[Coco] Drive freezing / data reovery (WAS: Re: Need to know if I'm in safe waters here)

Joel Ewy jcewy at swbell.net
Fri Aug 3 10:47:02 EDT 2007


Rod Barnhart wrote:
> On 8/3/07, Brian Blake <random_rodder at yahoo.com> wrote:
>   
>> Yeah, I'm sure the condensation from thawing, both inside and outside the HD would play havoc with the drive electronics, not to mention the platters and R/W heads inside...
>>     
>
> Probably. Fairly recently I had a couple of drives with data I would
> have liked to have saved, but wasn't worth taking to an expert. So I
> tried a couple of the urban legends. Freezing one of the drives did
> absolutely nothing to recover it, and probably lowered the chances of
> success by a data recovery service, should I have decided to have gone
> that route next. I'm sure this method worked for someone, once, a long
> time ago. But the likelihood of repeated success with it is slim to
> none.
>
>   
I just recently tried the freezer trick for the first time on a drive
that wouldn't spin up -- and this is one of the few situations where I
would think it would have much likelihood of success.  Shipping the
drive off to a data recovery place was out of the question for cost
reasons.  Had I not tried this, the drive and its data would have been
plopped in the trash.  The person I was doing it for had already written
it off as lost.  This was strictly last-ditch.  The drive hadn't spun up
for me, or for somebody else who'd looked at it before.  I froze it
overnight, then put it on a USB IDE interface.  It spun right up, and I
was able to copy all her important data. 

Emboldened by that success, I thought I would try cloning the entire
drive onto her new one, to avoid having to re-install M$-Windows and all
her software.  Without re-cooling the drive, other than allowing it to
cool to the ambient temperature on its own, I put both the bad drive and
her new one into a spare PC and started up a bootable drive cloning CD. 
It got to the 44% mark before the bad drive crapped out.  After that, no
amount of re-freezing would resurrect it.

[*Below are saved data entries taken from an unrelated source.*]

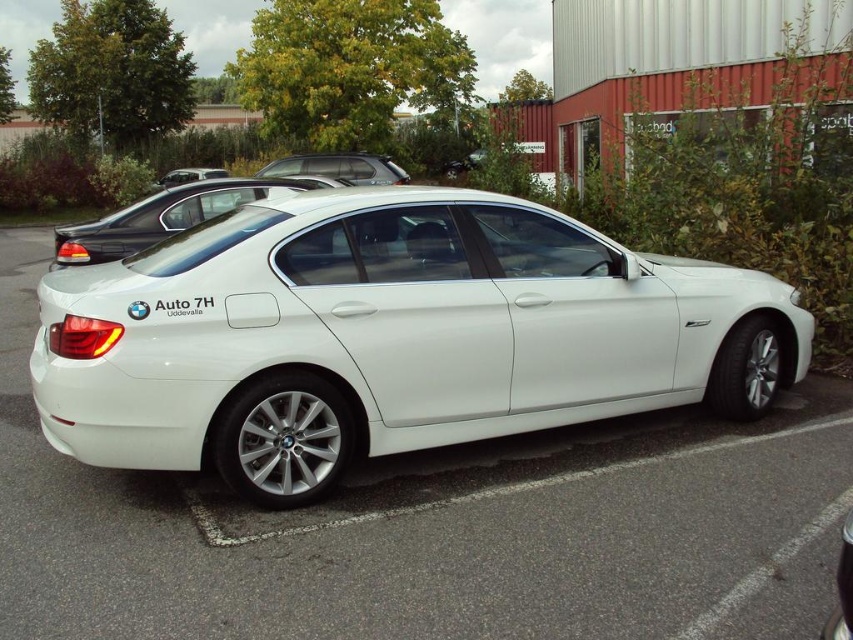 You are a parking attendant who needs to determine if a delivery truck can pass between the white metallic car at center and the matte black car at upper center. The truck is 2 meters tall. Can the truck pass through the space between them?

The white metallic car at center is taller than the matte black car at upper center. Since the truck is 2 meters tall, it depends on the height of the lower car. However, without specific height measurements, we cannot confirm if the truck can pass. Please provide the height of the matte black car at upper center.

You are a parking attendant and need to guide a customer to park their car between the satin silver suv at upper center and the matte black car at upper center. Considering the space between them, will the customer be able to park their compact car that is 1.8 meters wide?

The satin silver suv at upper center is thinner than the matte black car at upper center, but without specific measurements of the space between them, it is impossible to determine if the compact car will fit. Please measure the gap before proceeding. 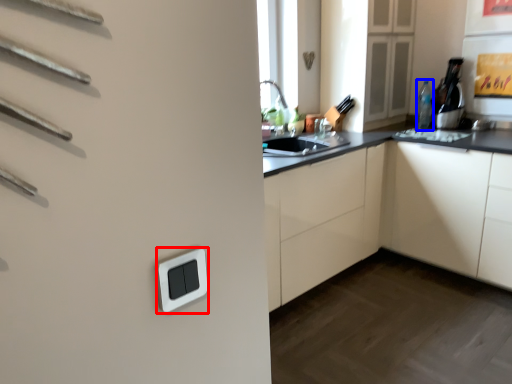 Question: Which object appears closest to the camera in this image, light switch (highlighted by a red box) or bottle (highlighted by a blue box)?

Choices:
 (A) light switch
 (B) bottle

Answer: (A)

So, in my (still quite limited) experience with this particular
practice, I would say that it rises well above the level of "urban
legend," but falls well short of "cure-all".  I concur that if you want
to  reserve the possibility of sending it to a professional, you should
absolutely not try this trick.  I think the condensation issue is
something to be concerned about.  Anything you could possibly achieve by
freezing the drive (that you couldn't achieve by other means) is likely
to be temporary, and may well come at the cost of further damage to the
drive.

I would definitely not try this trick for things like a corrupt
partition table, or really any data recovery issue where the drive still
spins and can still be seen by the PC's BIOS.  The only time to try a
stunt like this is when you have a drive that seems to have a physical
issue (stuck spindle motor bearing, or stuck head assembly) but no
obvious damage to the drive electronics, and it's the last thing you do
before opening the drive up to harvest the magnets. Do it if you've got
nothing to lose.  Don't do it if you have any intention of sending it to
a professional.

I haven't heard enough about what Briza's problem was, other than that
he had a bad interface cable.  But that does not sound to me like
something where freezing would be of any help at all.  If the bad cable
garbled the data on the disk, freezing won't help.  If the bad cable
toasted the controller board, freezing won't help.  And in either case,
there is undoubtedly some risk of destroying the data and making further
recovery attempts impossible.

Briza, does the PC's BIOS detect the drive?  Can you hear / feel the
motor turning?

To sum up:  Freezing a drive can sometimes, temporarily, work around
some kinds of otherwise fatal hard drive failures (stuck mechanical
parts, possibly overheating electronic components (though in the latter
case, maybe a heat sink / fan, or refrigerant spray would be a better
approach)), and give you one last chance to extract your data.  Plan
ahead about how to triage your data recovery, so you get the most
important stuff first.  You may not have much time, because whatever it
was that was causing the problem will almost certainly get worse again,
probably soon.  Use this method only after you have built your hard
drive's (and data's) casket and ordered the flowers for its funeral, and
only if you can't detect the drive in the PC's BIOS, or the drive
manufacturer's diagnostic utility says there's a problem with the
spindle motor or a stuck head assembly.  Finally, without knowing all
the facts, I have strong doubts that Briza's problem would be addressed
by freezing.  First download the drive manufacturer's diagnostic
utility, and see what it says, if you haven't already.  There are lots
of other things you can do before making a drive-sickle.